*Problem to solve*
Please set down only the lines from the one containing "international personal care communi" through the end of the entries below, exactly, minus any pictures.

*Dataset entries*

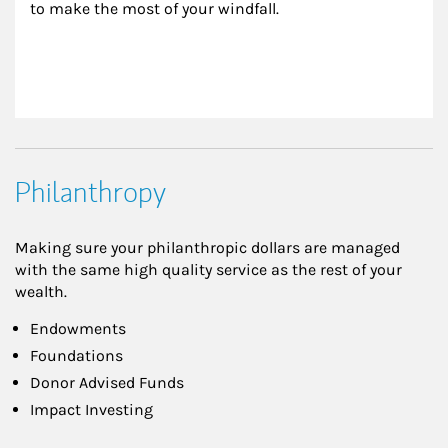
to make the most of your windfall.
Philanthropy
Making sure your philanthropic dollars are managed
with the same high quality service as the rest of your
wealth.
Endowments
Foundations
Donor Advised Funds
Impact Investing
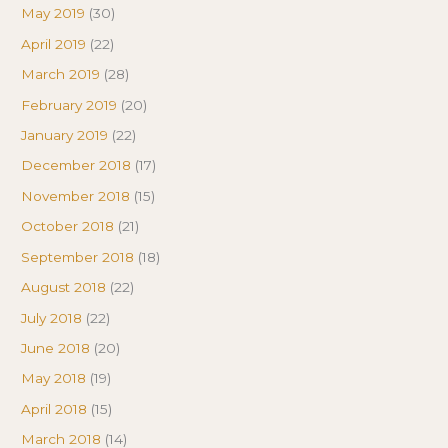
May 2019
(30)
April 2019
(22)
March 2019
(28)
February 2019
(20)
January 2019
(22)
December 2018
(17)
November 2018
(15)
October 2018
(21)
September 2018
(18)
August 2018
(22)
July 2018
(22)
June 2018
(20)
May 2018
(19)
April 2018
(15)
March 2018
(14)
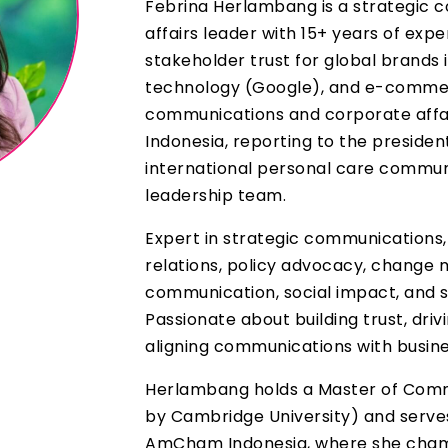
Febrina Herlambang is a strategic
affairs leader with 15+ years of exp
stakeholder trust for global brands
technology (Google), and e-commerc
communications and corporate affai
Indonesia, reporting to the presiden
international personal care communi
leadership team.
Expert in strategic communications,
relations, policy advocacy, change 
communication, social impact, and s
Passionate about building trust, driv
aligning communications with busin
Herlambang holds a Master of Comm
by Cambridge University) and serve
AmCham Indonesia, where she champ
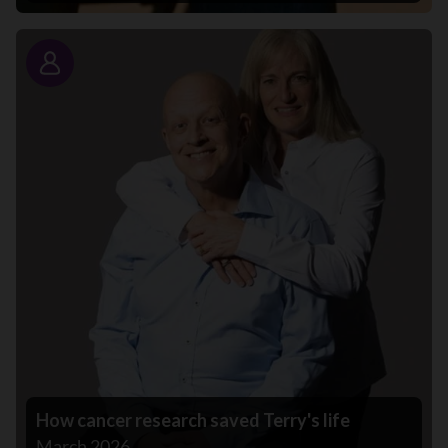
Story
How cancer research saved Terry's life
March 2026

*Answer space*
international personal care communi
leadership team.
Expert in strategic communications,
relations, policy advocacy, change 
communication, social impact, and s
Passionate about building trust, driv
aligning communications with busin
Herlambang holds a Master of Comm
by Cambridge University) and serve
AmCham Indonesia, where she champ
Story
How cancer research saved Terry's life
March 2026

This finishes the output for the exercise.